Wednesday 30 December 2009

How the Spanish EU Council Presidency can be a success

In two days, the Spanish EU Council Presidency will take over from the Swedish Council Presidency, and the Spanish will be the first rotating presidency under the Lisbon Treaty system.

The new institutional setting will need some adaptation, people and institutions will need time to find their roles and their routines, and we shouldn't be too critical if some things don't work out perfectly at the beginning.

But in my point of view, the Spanish presidency can only be a success if they try to stay in the background, if they focus less on policy and put all their forces behind the new leadership trio - van Rompuy, Ashton, and (to some extend) Barroso - in order to make them look good.

If van Rompuy and Ashton are able to stand out positively throughout 2010, the acceptance of the Lisbon Treaty could be significantly raised, which is important both for the core EU institutions as well as for the member states, including future presidencies.

This doesn't mean that the Spanish need to reduce the power or influence of the member states, but just that this coming presidency should refrain from the typical instincts of large member state presidencies - try to heavily influence the EU agenda and to receive international attention.

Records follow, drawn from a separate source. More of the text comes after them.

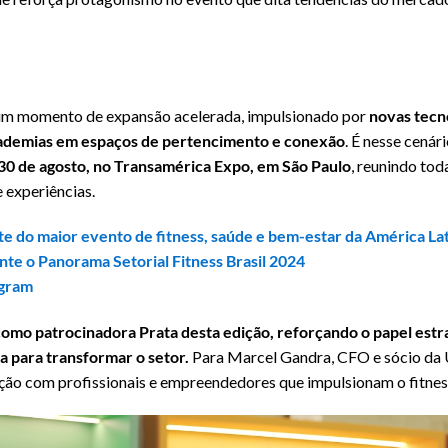
ve um momento de expansão acelerada, impulsionado por
novas tecno
cademias em espaços de pertencimento e conexão
. É nesse cenár
e 30 de agosto, no Transamérica Expo, em São Paulo
, reunindo to
 experiências.
rte do maior evento de fitness, saúde e bem-estar da América La
te o Panorama Setorial Fitness Brasil 2024
agram
como patrocinadora Prata desta edição, reforçando o papel estr
a para transformar o setor.
Para Marcel Gandra, CFO e sócio da U
o com profissionais e empreendedores que impulsionam o fitness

This will be in favour of the Council and the member states, letting them focus on the legislative work while giving van Rompuy and Ashton the freedom to get into their roles, both within the EU and on the international stage.

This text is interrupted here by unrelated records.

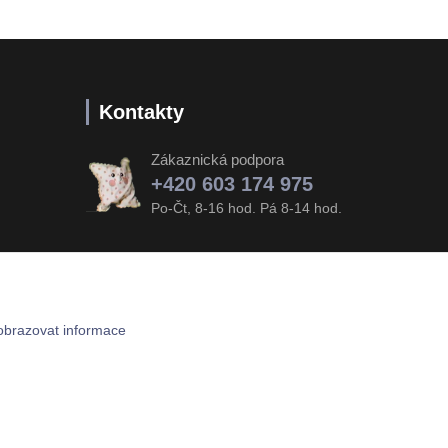
Kontakty
Zákaznická podpora
+420 603 174 975
Po-Čt, 8-16 hod. Pá 8-14 hod.
obrazovat informace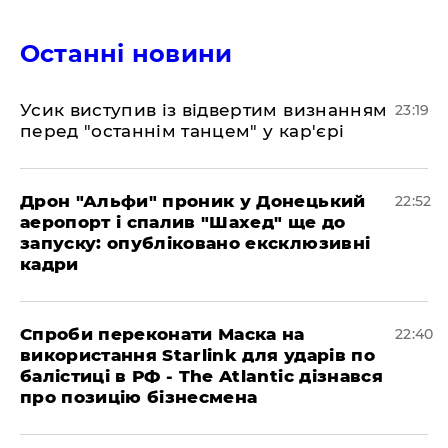
Останні новини
​Усик виступив із відвертим визнанням
23:19
перед "останнім танцем" у кар'єрі
​Дрон "Альфи" проник у Донецький
22:52
аеропорт і спалив "Шахед" ще до
запуску: опубліковано ексклюзивні
кадри
​Спроби переконати Маска на
22:40
використання Starlink для ударів по
балістиці в РФ - The Atlantic дізнався
про позицію бізнесмена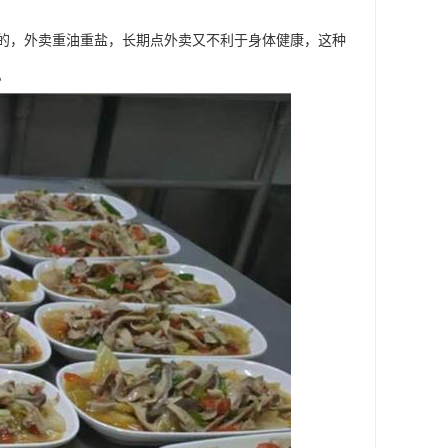
的，外卖重油重盐，长期点外卖又不利于身体健康，这种
。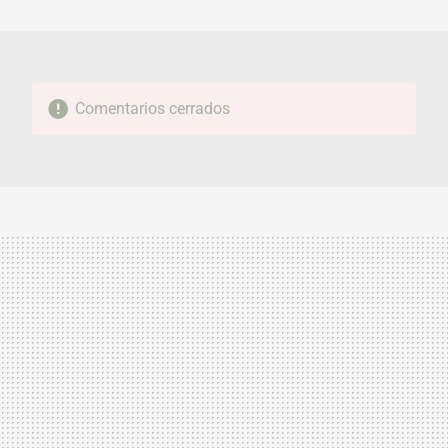
MAIL
Comentarios cerrados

As a citizen, there is a second direction into which I would like to see the Spanish work: Openness and transparency.

I have major doubts that the Spanish are the right country to foster these two, but if they managed to bring in at least some more transparency and openness, this would be a major success for their presidency.

The Council is the second chamber of the political system of the EU, and most of its structures are law-making or law-interpreting in character. These laws are not made for that EU institutions or member state officials but for us, the citizens. We should thus be able to observe every important decision taken, including a more detailed insight into bargaining dynamics and the voting and drafting behaviour of our own and other EU countries.

Only if the Spanish are able to bring about changes into this direction, their presidency can be a real success.

And so at the end of June 2010 we shall ask: Were the Spanish able to communicate with us, the citizens? Did they manage to make decision-making in the Council more visible, more traceable, more understandable? Did they follow the Swedish in communicating on Twitter and in blogs or did they even find other innovative means get us, the interested public, involved in their work? And: Were they able, through their intelligent work, to support the implementation of the Lisbon Treaty changes?

In the last 1 1/2 years we had the "Ego-Presidency" of the French, the "Chaos-Presidency" of the Czechs, the "Efficency-Presidency" of the Swedes - what kind of over-simplifying label will we use for the Spanish after the coming semester?


Ralf Grahn said...


Signed in Lisbon in 2007, hopefully delivered by Madrid in 2010, the Lisbon Treaty forms an Iberian cycle.

I hope that the Spanish government has the will and the capacity to make its six months into a European presidency, promoting the Lisbon leadership structures and transparency, just as you correctly point out.

When we finally get the new Commission in place, the European Union can begin to function normally, but it will take time before it is up to speed.

Heavy dossiers are waiting for their politically responsible handlers, and we are going to be frustrated by the half-measures of the Lisbon Treaty many times in the years to come.